:: WHAT NEEDS TO BE DONE ::
Return each line of the entries that holds the string "stronie".

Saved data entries
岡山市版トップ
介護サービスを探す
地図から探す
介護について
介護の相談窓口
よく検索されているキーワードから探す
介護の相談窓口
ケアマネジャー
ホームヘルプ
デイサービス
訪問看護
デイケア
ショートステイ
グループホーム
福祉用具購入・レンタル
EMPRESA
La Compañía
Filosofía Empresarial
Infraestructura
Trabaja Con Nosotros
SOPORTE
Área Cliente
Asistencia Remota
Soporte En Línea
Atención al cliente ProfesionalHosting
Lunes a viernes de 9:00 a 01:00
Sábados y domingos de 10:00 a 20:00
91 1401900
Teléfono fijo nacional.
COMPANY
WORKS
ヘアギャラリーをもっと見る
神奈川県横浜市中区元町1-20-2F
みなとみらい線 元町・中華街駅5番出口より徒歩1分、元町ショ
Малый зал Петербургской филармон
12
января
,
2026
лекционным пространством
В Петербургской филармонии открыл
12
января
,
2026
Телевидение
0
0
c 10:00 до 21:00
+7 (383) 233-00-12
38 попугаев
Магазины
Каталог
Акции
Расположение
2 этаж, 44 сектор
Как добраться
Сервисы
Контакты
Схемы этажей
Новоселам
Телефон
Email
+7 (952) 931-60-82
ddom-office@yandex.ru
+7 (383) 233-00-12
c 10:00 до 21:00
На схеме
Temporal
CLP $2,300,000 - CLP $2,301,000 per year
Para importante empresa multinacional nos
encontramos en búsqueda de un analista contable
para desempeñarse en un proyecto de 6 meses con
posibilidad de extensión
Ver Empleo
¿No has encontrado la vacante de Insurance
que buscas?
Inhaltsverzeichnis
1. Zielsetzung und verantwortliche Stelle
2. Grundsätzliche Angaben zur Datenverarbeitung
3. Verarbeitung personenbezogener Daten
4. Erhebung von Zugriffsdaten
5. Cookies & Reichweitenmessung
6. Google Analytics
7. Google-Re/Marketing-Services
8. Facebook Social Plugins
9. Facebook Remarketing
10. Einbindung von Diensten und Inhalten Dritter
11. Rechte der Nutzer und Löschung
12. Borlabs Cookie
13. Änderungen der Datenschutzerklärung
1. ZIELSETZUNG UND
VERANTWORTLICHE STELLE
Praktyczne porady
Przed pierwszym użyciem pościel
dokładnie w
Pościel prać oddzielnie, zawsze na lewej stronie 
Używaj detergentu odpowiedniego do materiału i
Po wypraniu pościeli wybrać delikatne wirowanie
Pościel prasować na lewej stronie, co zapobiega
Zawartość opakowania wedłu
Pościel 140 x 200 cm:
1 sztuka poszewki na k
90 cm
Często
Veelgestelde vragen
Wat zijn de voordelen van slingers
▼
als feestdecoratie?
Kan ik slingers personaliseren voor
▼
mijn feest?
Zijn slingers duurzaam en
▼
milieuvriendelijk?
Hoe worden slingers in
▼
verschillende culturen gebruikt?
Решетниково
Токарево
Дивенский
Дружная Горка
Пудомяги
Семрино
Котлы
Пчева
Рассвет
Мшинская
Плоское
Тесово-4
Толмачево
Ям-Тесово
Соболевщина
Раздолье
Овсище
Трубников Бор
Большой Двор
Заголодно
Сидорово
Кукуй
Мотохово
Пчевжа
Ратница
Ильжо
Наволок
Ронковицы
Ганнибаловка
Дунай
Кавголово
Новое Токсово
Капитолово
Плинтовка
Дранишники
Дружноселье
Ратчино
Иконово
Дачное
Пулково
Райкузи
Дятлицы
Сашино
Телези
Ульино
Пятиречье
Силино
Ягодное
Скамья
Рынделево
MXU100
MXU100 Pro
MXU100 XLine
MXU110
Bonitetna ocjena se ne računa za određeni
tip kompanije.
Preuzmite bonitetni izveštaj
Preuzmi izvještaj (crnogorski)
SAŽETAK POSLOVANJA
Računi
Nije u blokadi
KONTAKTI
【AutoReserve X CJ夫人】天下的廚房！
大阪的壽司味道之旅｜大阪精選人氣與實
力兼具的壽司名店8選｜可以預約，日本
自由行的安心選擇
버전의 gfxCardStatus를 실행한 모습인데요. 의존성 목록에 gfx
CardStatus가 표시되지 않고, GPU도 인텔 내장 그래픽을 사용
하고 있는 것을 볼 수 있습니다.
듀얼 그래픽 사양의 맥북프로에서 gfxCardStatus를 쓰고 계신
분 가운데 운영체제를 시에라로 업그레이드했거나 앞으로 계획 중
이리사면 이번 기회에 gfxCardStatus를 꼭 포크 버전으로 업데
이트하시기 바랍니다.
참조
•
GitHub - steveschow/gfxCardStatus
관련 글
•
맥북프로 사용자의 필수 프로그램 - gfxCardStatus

:: ANSWER ::
Pościel prać oddzielnie, zawsze na lewej stronie 
Pościel prasować na lewej stronie, co zapobiega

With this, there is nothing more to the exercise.